Here’s what it looks like, to practice resurrection.  It looks like Nora Gallagher’s monks, who earnestly prayed for the most desperate situations, as though it could absolutely make a difference. It looks like Thomas, who allowed Jesus to expand his vision, and who left that day with wonder and hope written all over his face.  It looks like walking out the door and confronting the world’s pain with newfound courage.  It looks like not giving up, not despairing, not ignoring the headlines, or running from them.  Instead, it looks like speaking up, acting out, mustering all our Holy Spirit power to say: We believe that something else is possible, something better, healing, holy.

“When I think about the resurrection now, [writes Nora Gallagher] I don’t only think about what happened to Jesus.  I think about what happened to his disciples.  Something happened to them, too.  They went into hiding after the crucifixion but after the resurrection appearances, they walked back out into the world.  They became braver and stronger; they visited strangers, and healed the sick.  As Nicholas Peter Harvey has pointed out in Death’s Gift, it was not only what they saw when they saw Jesus, or how they saw it, but what was set free in them.”[3]

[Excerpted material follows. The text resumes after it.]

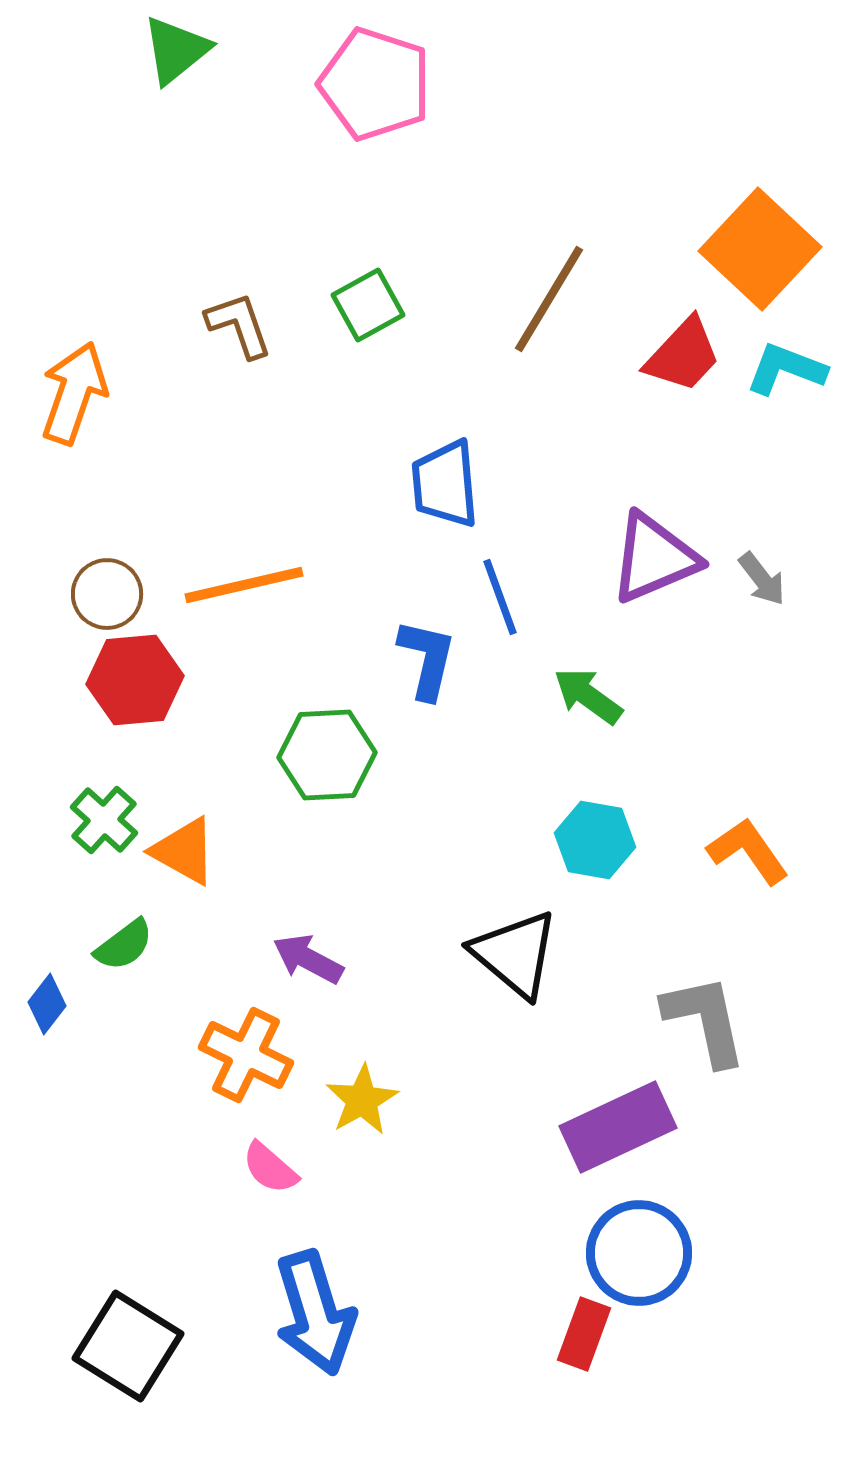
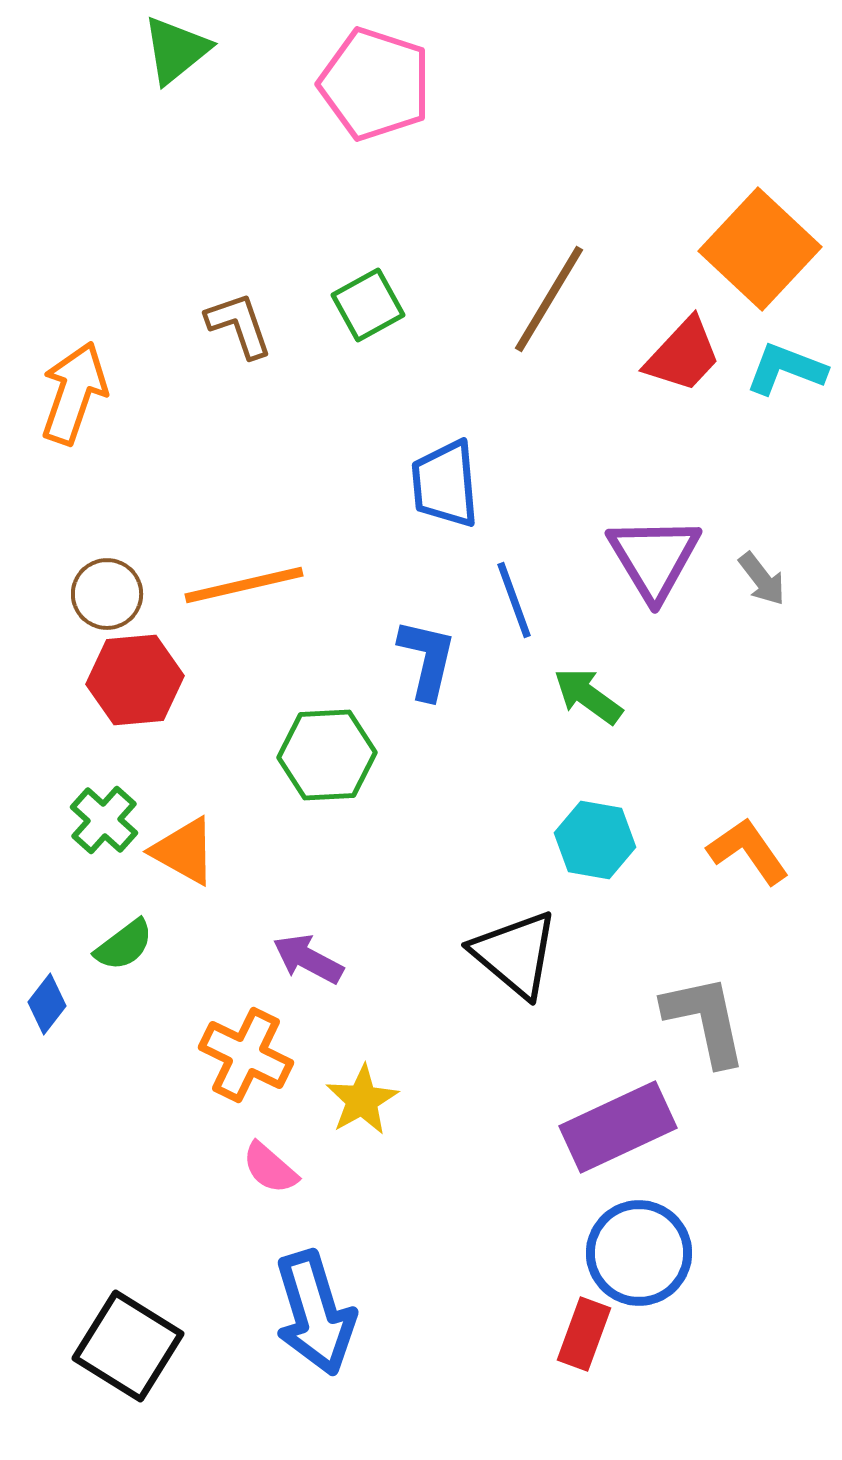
purple triangle: rotated 38 degrees counterclockwise
blue line: moved 14 px right, 3 px down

May we all be set free this season:  free to envision new life for all God’s people, and then, with the help of the Holy Spirit, tenaciously, persistently, joyfully, faithfully to pursue it.

Amen.

Scripture

John 20:19-31 – NRSV Translation

19When it was evening on that day, the first day of the week, and the doors of the house where the disciples had met were locked for fear of the Jews, Jesus came and stood among them and said, “Peace be with you.” 20After he said this, he showed them his hands and his side. Then the disciples rejoiced when they saw the Lord. 21Jesus said to them again, “Peace be with you. As the Father has sent me, so I send you.” 22When he had said this, he breathed on them and said to them, “Receive the Holy Spirit. 23If you forgive the sins of any, they are forgiven them; if you retain the sins of any, they are retained.” 24But Thomas (who was called the Twin), one of the twelve, was not with them when Jesus came. 25So the other disciples told him, “We have seen the Lord.” But he said to them, “Unless I see the mark of the nails in his hands, and put my finger in the mark of the nails and my hand in his side, I will not believe.”

26A week later his disciples were again in the house, and Thomas was with them. Although the doors were shut, Jesus came and stood among them and said, “Peace be with you.” 27Then he said to Thomas, “Put your finger here and see my hands. Reach out your hand and put it in my side. Do not doubt but believe.” 28Thomas answered him, “My Lord and my God!” 29Jesus said to him, “Have you believed because you have seen me? Blessed are those who have not seen and yet have come to believe.” 30Now Jesus did many other signs in the presence of his disciples, which are not written in this book. 31But these are written so that you may come to believe that Jesus is the Messiah, the Son of God, and that through believing you may have life in his name.

[1] Practicing Resurrection by Nora Gallagher, p. 172-3.

[2] http://www.pulpitfiction.us/show-notes/110-easter-2b-april-12-2015

[3] Practicing Resurrection, Nora Gallagher, p. 206.